Document Type
Article
Publication Date
7-1-2008
Abstract
The variation in leaf mass per area, leaf nutrients (% carbon, nitrogen and phosphorus), and the allometric relation between tree height and diameter of the black mangrove, Avicennia germinans, were explored in nine mangrove forests in similar environments along a 50 latitudinal gradient in the central region of the Gulf of Mexico, as indicated by a southward increase in temperature and precipitation. There was no correlation between leaf nitrogen or phosphorus content and latitude.
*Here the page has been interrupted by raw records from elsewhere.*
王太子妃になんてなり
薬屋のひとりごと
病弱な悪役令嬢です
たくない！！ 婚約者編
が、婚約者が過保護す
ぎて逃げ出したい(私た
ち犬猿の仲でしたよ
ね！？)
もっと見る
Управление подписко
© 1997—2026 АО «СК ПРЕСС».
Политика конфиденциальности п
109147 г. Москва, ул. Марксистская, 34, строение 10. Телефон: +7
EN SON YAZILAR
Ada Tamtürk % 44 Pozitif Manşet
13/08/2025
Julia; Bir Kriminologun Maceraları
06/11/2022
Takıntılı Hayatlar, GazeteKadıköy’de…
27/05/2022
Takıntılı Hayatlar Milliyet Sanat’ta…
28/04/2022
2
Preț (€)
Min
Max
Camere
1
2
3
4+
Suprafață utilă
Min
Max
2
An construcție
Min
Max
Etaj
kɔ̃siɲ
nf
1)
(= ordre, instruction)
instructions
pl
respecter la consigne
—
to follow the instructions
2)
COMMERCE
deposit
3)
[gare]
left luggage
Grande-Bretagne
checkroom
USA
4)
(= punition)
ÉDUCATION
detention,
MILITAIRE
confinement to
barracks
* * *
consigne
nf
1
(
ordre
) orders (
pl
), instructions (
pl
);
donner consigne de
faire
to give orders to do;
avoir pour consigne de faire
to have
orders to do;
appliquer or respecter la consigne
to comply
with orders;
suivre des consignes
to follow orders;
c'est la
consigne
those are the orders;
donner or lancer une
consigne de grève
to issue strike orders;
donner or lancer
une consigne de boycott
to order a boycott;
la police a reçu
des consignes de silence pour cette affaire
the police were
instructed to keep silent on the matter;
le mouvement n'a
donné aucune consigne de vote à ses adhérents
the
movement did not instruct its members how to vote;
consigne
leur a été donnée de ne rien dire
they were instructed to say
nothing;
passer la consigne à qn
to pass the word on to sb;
Leaf mass per area and leaf carbon content were positively correlated with latitude and negatively correlated with temperature and annual rainfall, whereas asymptotic tree height and maximum diameter showed the opposite trend. Such patterns suggest a trade-off between leaf traits and tree size which may be constrained by the same environmental factors along a dry-cold to humid-warm latitudinal gradient. Abstract in Spanish is available at http://www.blackwell-synergy.com/loi/btp. © 2008 by The Association for Tropical Biology and Conservation.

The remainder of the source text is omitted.